Sometimes I wonder if the problems at Greater Kensington run deeper. The string bands draw their members and spirit from the city’s neighborhoods, but are those communities holding together or are they fraying? What if people leave the hood, scatter to the suburbs, and simply watch the parade on TV? Where does that leave the bands? Some still have plenty of great musicians, but others don’t.
Not that I can lecture anyone for moving away, now that I live 300-plus miles from home in a state where most people have never heard of the Mummers.
As I talk to Bob, John wanders over. “It’s cold out here,” I say, stating the obvious. “Yeah,” he says.
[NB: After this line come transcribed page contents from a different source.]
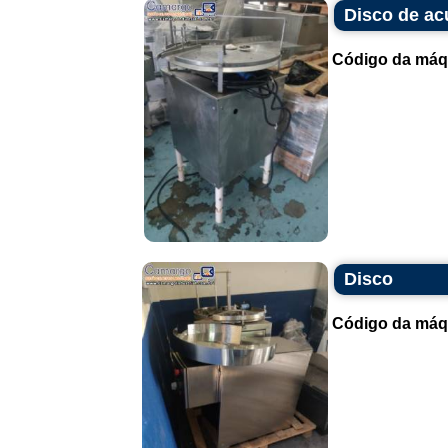
Disco de ac
Código da máq
Disco
Código da máq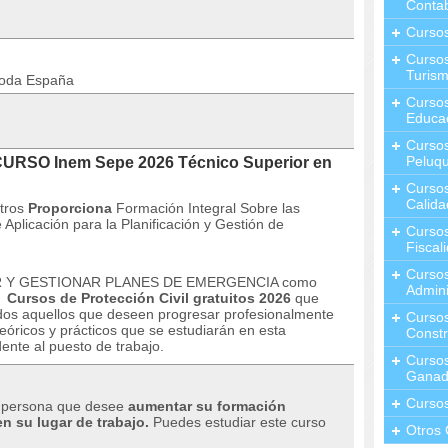
Contab
Curso
Cursos
Turis
toda España
Curso
Educa
Cursos
Peluqu
CURSO Inem Sepe 2026 Técnico Superior en
Curso
Calida
tros
Proporciona
Formación Integral Sobre las
Aplicación para la Planificación y Gestión de
Curso
Fiscal
Curso
 Y GESTIONAR PLANES DE EMERGENCIA como
Admini
s
Cursos de Protección Civil gratuitos 2026
que
odos aquellos que deseen progresar profesionalmente
Cursos
eóricos y prácticos que se estudiarán en esta
Constr
ente al puesto de trabajo.
Cursos
Ganad
Curso
er persona que desee
aumentar su formación
n su lugar de trabajo.
Puedes estudiar este curso
Otros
Bob and John start reminiscing about the band’s glory years. Back in 2001, John says, Greater Kensington finished second, just a half point out of first place. “We should have won it that year,” he says. This year, there is no talk of winning. Out of the 18 clubs, the band will probably finish in the bottom third.
Still, Greater Kensington is full of true believers, people willing to rehearse for hours under a freeway on a wet day. I finally can stand only so much cold, and with my time in Philly growing short, I say goodbye to John. I’m not sure when I’ll see him again. I’m not sure when I’ll see Greater Kensington perform again either, but as I walk to my car a block or two away, the sound of the saxophones trails after me.